-- Opening Marker --
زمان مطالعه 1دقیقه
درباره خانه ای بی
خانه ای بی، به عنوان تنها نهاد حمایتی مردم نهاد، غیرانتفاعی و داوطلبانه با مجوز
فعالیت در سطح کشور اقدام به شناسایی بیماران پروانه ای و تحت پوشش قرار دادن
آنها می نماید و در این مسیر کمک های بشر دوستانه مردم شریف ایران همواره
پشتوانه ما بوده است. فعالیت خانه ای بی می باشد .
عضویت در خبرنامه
-- Closing Marker --
-- Opening Marker --
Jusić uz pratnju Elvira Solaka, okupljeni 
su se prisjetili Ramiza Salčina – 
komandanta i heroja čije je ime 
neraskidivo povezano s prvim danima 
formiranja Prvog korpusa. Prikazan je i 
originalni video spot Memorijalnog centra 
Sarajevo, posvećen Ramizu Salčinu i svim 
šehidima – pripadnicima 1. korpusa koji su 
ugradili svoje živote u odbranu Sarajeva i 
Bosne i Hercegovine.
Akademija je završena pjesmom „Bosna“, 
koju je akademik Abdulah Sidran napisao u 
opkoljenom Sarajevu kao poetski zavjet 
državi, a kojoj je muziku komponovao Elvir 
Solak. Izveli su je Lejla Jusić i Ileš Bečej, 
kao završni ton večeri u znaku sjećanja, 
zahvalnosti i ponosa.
-- Closing Marker --
-- Opening Marker --
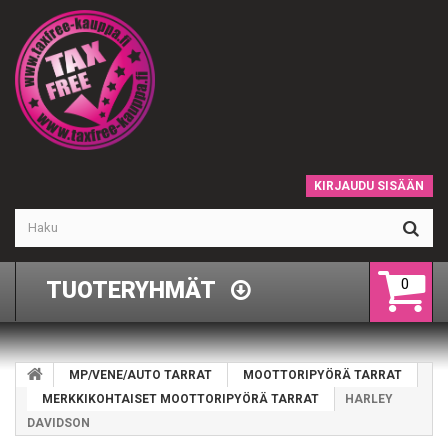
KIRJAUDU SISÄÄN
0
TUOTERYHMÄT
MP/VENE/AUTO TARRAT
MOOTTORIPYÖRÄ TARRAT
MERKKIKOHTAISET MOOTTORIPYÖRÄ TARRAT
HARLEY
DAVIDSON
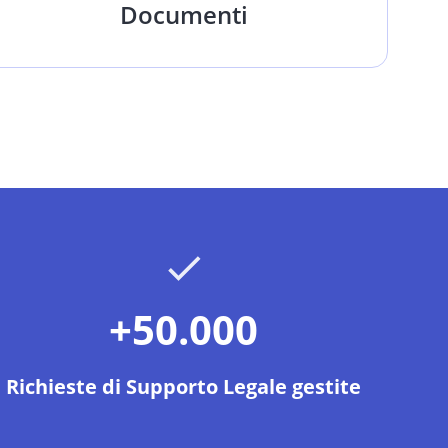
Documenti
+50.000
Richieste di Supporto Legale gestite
-- Closing Marker --
_Instructions to follow_
In the records above, some lines may contain the word "MOOTTORIPYÖRÄ"; copy every one of them.

_Solution to the problem_
MOOTTORIPYÖRÄ TARRAT
MERKKIKOHTAISET MOOTTORIPYÖRÄ TARRAT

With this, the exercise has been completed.